The Field


Axel Willner, AKA The Field, is an absolute dude. He’s probably the coolest person in Manchester at this very moment, despite the high hipster quotient currently in Yes waiting for him to come on and do his ambient, minimal techno thing. You see, Willner is Swedish, which immediately makes him cool, but now he is based in Berlin, which adds another few points to his tally; he makes minimal techno which is also pretty cool, and he’s wearing a woolly hat indoors, which we all know is peak hipster clothing behaviour. So, yeah, he’s pretty damn cool, thank you very much.

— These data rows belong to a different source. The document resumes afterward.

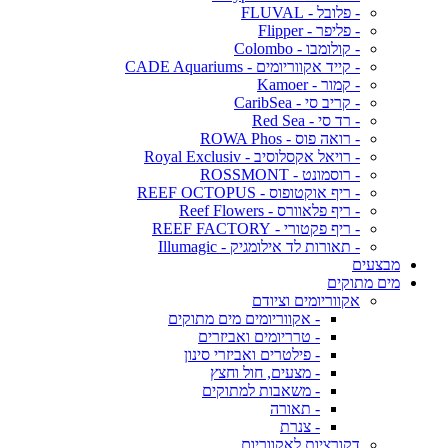
- פלובל - FLUVAL
- פליפר - Flipper
- קולומבו - Colombo
- קייד אקווריומים - CADE Aquariums
- קמור - Kamoer
- קריב סי - CaribSea
- רד סי - Red Sea
- רואה פוס - ROWA Phos
- רויאל אקסלוסיב - Royal Exclusiv
- רוסמונט - ROSSMONT
- ריף אוקטופוס - REEF OCTOPUS
- ריף פלאוורס - Reef Flowers
- ריף פקטורי - REEF FACTORY
- תאורות לד אילומגיק - Illumagic
מבצעים
מים מתוקים
אקווריומים וציודם
- אקווריומים מים מתוקים
- טרריומים ואביזרים
- פילטרים ואביזרי סינון
- מצעים, חול וחצץ
- משאבות למתוקים
- תאורה
- צנרת
דקורציות לאקווריום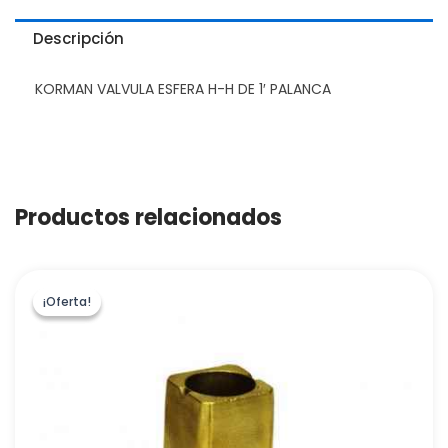
Descripción
KORMAN VALVULA ESFERA H-H DE 1′ PALANCA
Productos relacionados
¡Oferta!
¡Oferta!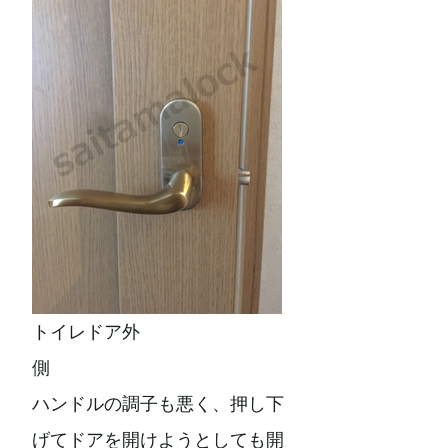
トイレドア外
側
ハンドルの調子も悪く、押し下
げてドアを開けようとしても開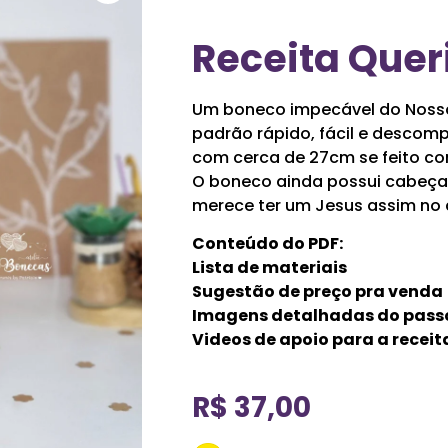
Receita Quer
Um boneco impecável do Nosso
padrão rápido, fácil e descompl
com cerca de 27cm se feito com
O boneco ainda possui cabeça a
merece ter um Jesus assim no
Conteúdo do PDF:
Lista de materiais
Sugestão de preço pra venda
Imagens detalhadas do pass
Videos de apoio para a receit
R$
37,00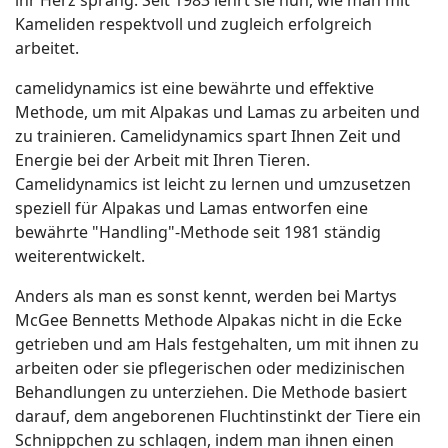
Kameliden respektvoll und zugleich erfolgreich
arbeitet.
camelidynamics ist eine bewährte und effektive
Methode, um mit Alpakas und Lamas zu arbeiten und
zu trainieren. Camelidynamics spart Ihnen Zeit und
Energie bei der Arbeit mit Ihren Tieren.
Camelidynamics ist leicht zu lernen und umzusetzen
speziell für Alpakas und Lamas entworfen eine
bewährte "Handling"-Methode seit 1981 ständig
weiterentwickelt.
Anders als man es sonst kennt, werden bei Martys
McGee Bennetts Methode Alpakas nicht in die Ecke
getrieben und am Hals festgehalten, um mit ihnen zu
arbeiten oder sie pflegerischen oder medizinischen
Behandlungen zu unterziehen. Die Methode basiert
darauf, dem angeborenen Fluchtinstinkt der Tiere ein
Schnippchen zu schlagen, indem man ihnen einen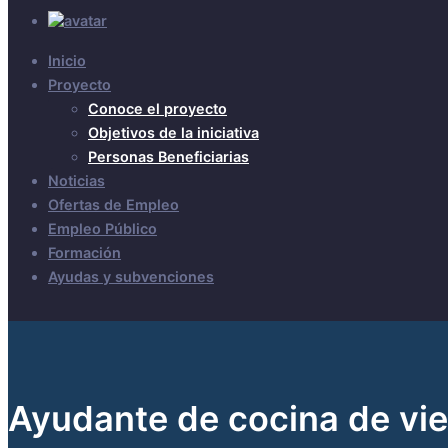
Inicio
Proyecto
Conoce el proyecto
Objetivos de la iniciativa
Personas Beneficiarias
Noticias
Ofertas de Empleo
Empleo Público
Formación
Ayudas y subvenciones
Ayudante de cocina de vi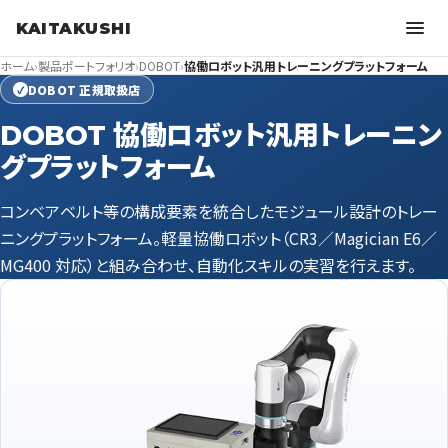
KAITAKUSHI
ホーム
›
製品ポートフォリオ
›
DOBOT
›
協働ロボット汎用トレーニングプラットフォーム
DOBOT 正規取扱店
✓
DOBOT 協働ロボット汎用トレーニン
グプラットフォーム
コンベアベルト等の構成要素を統合したモジュール設計のトレー
ニングプラットフォーム。軽量協働ロボット（CR3／Magician E6／
MG400 対応）と組み合わせ、自動化スキルの実習を行えます。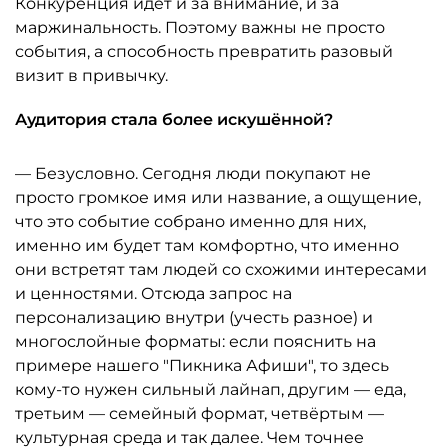
Конкуренция идёт и за внимание, и за
маржинальность. Поэтому важны не просто
события, а способность превратить разовый
визит в привычку.
Аудитория стала более искушённой?
— Безусловно. Сегодня люди покупают не
просто громкое имя или название, а ощущение,
что это событие собрано именно для них,
именно им будет там комфортно, что именно
они встретят там людей со схожими интересами
и ценностями. Отсюда запрос на
персонализацию внутри (учесть разное) и
многослойные форматы: если пояснить на
примере нашего "Пикника Афиши", то здесь
кому-то нужен сильный лайнап, другим — еда,
третьим — семейный формат, четвёртым —
культурная среда и так далее. Чем точнее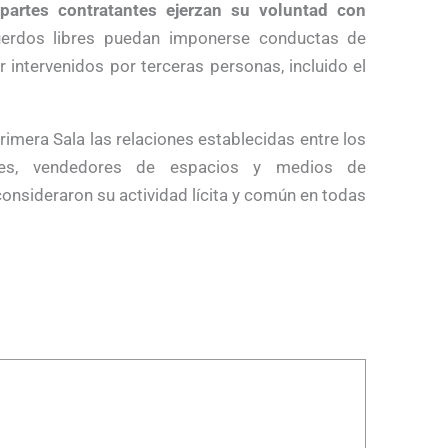
 partes contratantes ejerzan su voluntad con
uerdos libres puedan imponerse conductas de
 intervenidos por terceras personas, incluido el
rimera Sala las relaciones establecidas entre los
antes, vendedores de espacios y medios de
consideraron su actividad lícita y común en todas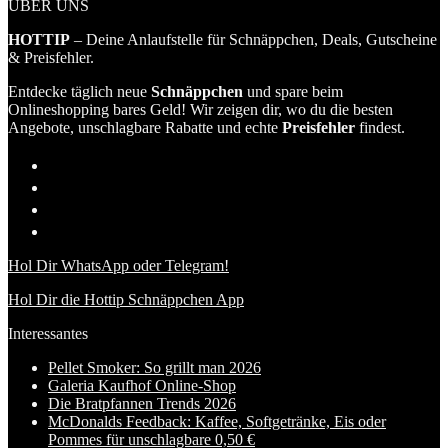
ÜBER UNS
HOTTIP
– Deine Anlaufstelle für Schnäppchen, Deals, Gutscheine
& Preisfehler.
Entdecke täglich neue
Schnäppchen
und spare beim
Onlineshopping bares Geld! Wir zeigen dir, wo du die besten
Angebote, unschlagbare Rabatte und echte
Preisfehler
findest.
Hol Dir WhatsApp oder Telegram!
Hol Dir die Hottip Schnäppchen App
Interessantes
Pellet Smoker: So grillt man 2026
Galeria Kaufhof Online-Shop
Die Bratpfannen Trends 2026
McDonalds Feedback: Kaffee, Softgetränke, Eis oder
Pommes für unschlagbare 0,50 €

Over 6 studio albums, Willner has refined his particular strain of techno down to a T. From 2009’s stunning From Here We Go Sublime (what an album title!) to this year’s brilliant Infinite Moment, he’s pushed the boundaries of what repetition and tiny tweaks can do to a track, drawing out moments of looped beauty to the nth degree, whilst each time managing to add something new to the mix. He’s here tonight in support of Infinite Moment, another well received masterclass in looping inventiveness, and the aforementioned well turned out hipster crowd seem pretty excited judging by the welcome that greets him as he gets behind his minimal decks & electronic knobs stage set up.

He starts off, as expected, pretty slowly, with ‘Made of Steel. Made of Stone’, the opener to his new LP, a near 12 minute gentle intro that loops a beautiful synth line over and over, but little else, and if I’m honest, with nothing much to focus on other than Willner himself, I find my mind drifting into something akin to boredom…it’s odd as I love the track, but live it’s just not doing much for me, despite the obvious skill in its creation and the shimmering gorgeousness of it. The next track is similarly ponderous, not really going anywhere fast, and I become slightly worried by this slow intro, finding myself wondering if I only really enjoy The Field’s music if I’m also doing something else – working, running, reading.

But by track three (a good 25 mins into the set), all my fears are assuaged as he palpably shifts up a gear and gets into the meat of his set with the Infinite Moment one-two of ‘Divide Now’ and ‘Who Goes There’, both of which mesmerisingly build and build around single loops until they reach something approaching transcendent, my body apparently moving of its own accord as my mind is focused entirely on the entrancing beats and psychedelic visuals now projected behind him.

If at all possible, he kicks on again to produce two massive tracks to end the set, the bass now rumbling through the room, spotlights whirring around the crowd, heads and bodies bopping all over the place as people start to lose their collective shit to the extraordinary sounds being created in front of us; it’s a pretty special end to a, in hindsight, perfectly paced techno set put together by the coolest architect of minimal beatmaking around.